Even eight days of consecutive gains are a rarity, while nine have been seen only twice. Depending on the exchange, the data can be slightly different — Coinbase saw 12 green candles one after another in May 2017, one Twitter user noted.
Regardless, conspicuous was on one hand Bitcoin’s strength, and on the other the lack of bearish selling pressure.
A glance at short activity on major exchange Bitfinex underscored the current mood, with hardly any trader willing to take on the risk of shorting the Bitcoin spot price at current levels.
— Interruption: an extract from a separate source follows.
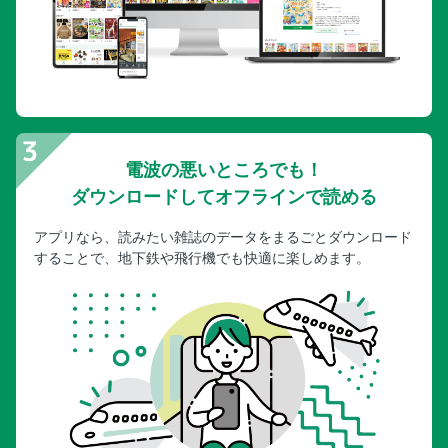
電波の悪いところでも！
ダウンロードしてオフラインで読める
アプリなら、読みたい雑誌のデータをまるごとダウンロード
することで、地下鉄や飛行機でも快適に楽しめます。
“BTC just tapped 42k as resistance for the first time since the epic drop in May,” popular trader Scott Melker summarized on the day.
“Time to pay attention.”
Cracks appear in Bitcoin’s ceiling
As Cointelegraph reported, $42,000 represents the final resistance hurdle in Bitcoin’s multi-month trading range. Since coming down from all-time highs and falling through the level, which also represents the previous all-time from February, it has acted as a de facto unchallenged price ceiling.
According to the popular and historically accurate stock-to-flow Bitcoin price forecasting models, spot price should still be much higher — $94,839 on Saturday.
Nonetheless, its creator, PlanB, has said that a monthly close of at least $47,000 for BTC/USD in August would be enough for progress to remain on track.